=== Begin Enclosure ===
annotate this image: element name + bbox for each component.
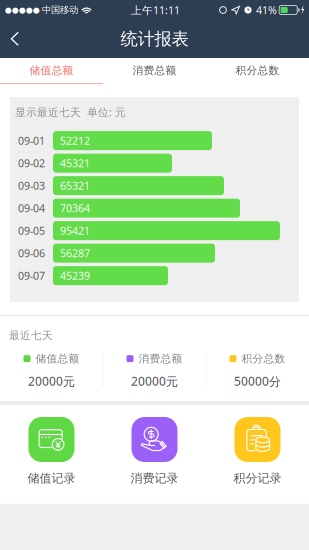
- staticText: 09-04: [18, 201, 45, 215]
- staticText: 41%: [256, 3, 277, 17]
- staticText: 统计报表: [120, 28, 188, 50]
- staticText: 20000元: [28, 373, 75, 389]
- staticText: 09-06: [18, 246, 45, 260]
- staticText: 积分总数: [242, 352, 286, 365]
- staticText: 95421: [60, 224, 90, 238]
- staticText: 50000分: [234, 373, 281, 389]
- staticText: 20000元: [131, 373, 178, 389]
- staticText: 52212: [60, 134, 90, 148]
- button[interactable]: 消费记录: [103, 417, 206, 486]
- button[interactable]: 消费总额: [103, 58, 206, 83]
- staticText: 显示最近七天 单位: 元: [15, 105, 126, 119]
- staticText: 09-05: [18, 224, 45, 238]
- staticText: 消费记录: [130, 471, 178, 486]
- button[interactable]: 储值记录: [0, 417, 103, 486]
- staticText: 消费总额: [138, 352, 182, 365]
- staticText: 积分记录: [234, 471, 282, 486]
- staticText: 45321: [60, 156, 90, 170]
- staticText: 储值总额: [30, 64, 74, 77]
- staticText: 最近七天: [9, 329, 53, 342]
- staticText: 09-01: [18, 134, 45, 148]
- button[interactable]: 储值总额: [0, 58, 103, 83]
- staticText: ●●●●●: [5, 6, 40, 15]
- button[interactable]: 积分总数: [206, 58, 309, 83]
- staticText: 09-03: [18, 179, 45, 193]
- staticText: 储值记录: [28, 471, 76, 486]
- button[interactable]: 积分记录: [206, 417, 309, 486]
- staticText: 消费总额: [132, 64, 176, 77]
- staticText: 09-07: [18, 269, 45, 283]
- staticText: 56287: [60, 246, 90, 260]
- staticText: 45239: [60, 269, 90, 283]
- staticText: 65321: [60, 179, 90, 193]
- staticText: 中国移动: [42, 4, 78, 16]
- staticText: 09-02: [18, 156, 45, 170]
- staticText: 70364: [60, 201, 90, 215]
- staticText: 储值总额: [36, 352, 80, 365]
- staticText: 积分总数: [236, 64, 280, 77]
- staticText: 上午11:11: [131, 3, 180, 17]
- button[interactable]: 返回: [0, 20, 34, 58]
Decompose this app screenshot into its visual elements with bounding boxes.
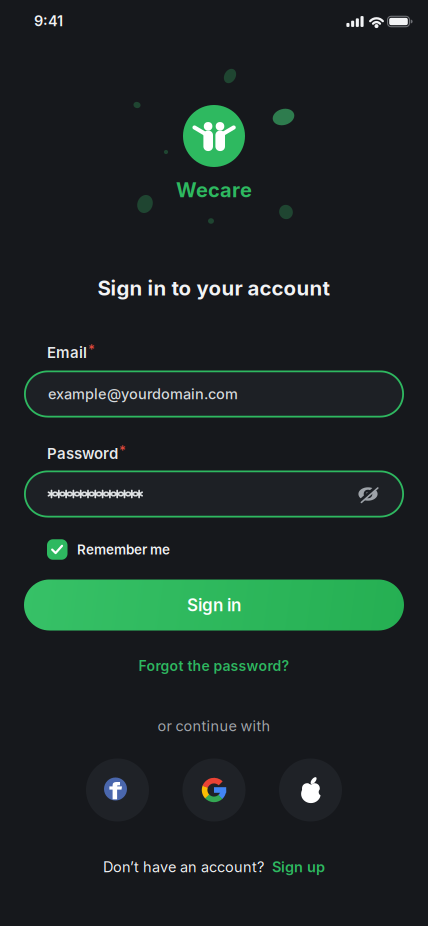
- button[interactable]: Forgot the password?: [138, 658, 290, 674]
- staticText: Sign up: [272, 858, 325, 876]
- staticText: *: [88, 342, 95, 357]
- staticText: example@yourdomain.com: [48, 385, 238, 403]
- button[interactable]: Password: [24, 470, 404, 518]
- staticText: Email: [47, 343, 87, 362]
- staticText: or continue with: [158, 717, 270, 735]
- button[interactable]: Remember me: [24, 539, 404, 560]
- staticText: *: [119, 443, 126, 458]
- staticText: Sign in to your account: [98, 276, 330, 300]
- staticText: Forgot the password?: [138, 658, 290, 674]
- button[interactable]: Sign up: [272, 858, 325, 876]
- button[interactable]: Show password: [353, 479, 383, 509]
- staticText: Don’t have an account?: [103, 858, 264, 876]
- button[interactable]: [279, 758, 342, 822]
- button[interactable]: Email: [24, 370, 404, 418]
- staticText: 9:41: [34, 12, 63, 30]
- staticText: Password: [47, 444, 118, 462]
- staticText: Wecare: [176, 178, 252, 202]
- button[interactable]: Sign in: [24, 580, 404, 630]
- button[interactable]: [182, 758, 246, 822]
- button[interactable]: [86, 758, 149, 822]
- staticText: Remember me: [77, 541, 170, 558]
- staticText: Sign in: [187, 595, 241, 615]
=== End Enclosure ===
=== Begin Enclosure ===
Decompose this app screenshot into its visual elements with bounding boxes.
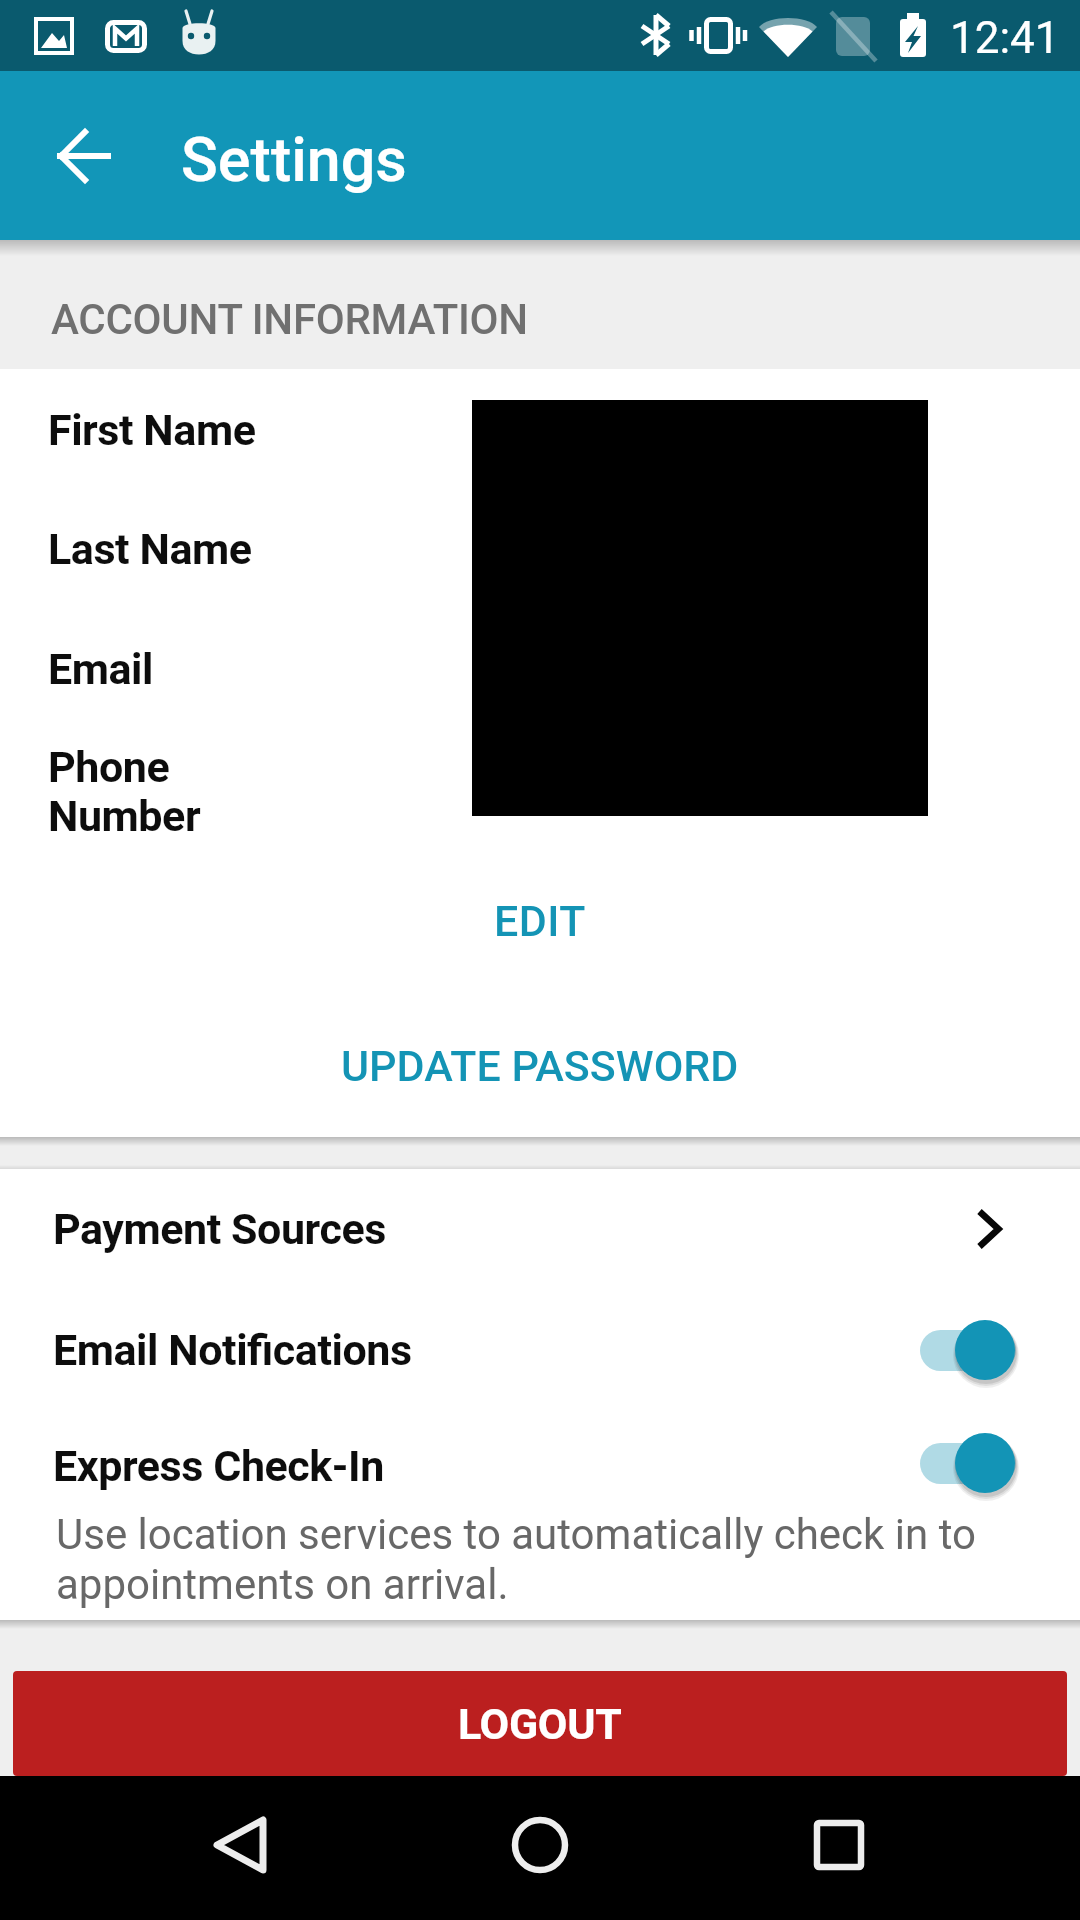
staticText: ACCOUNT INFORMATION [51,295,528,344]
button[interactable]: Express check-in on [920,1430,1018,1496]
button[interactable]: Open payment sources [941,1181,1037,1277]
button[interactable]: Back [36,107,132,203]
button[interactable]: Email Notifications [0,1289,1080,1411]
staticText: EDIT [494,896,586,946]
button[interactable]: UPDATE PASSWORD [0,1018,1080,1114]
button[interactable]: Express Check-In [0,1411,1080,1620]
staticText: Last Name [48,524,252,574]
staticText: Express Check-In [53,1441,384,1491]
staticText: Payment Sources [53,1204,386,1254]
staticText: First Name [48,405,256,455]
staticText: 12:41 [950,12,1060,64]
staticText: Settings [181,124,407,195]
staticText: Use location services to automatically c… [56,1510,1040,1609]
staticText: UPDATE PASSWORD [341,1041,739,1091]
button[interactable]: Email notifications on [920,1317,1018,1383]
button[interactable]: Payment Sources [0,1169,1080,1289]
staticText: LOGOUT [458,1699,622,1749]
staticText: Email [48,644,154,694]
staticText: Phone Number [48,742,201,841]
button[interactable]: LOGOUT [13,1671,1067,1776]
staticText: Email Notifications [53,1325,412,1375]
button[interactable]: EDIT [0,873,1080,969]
=== End Enclosure ===
Task to complete: After checking the entries, state how many lines contain "消费总额", and write nothing but the number.

Written response: 3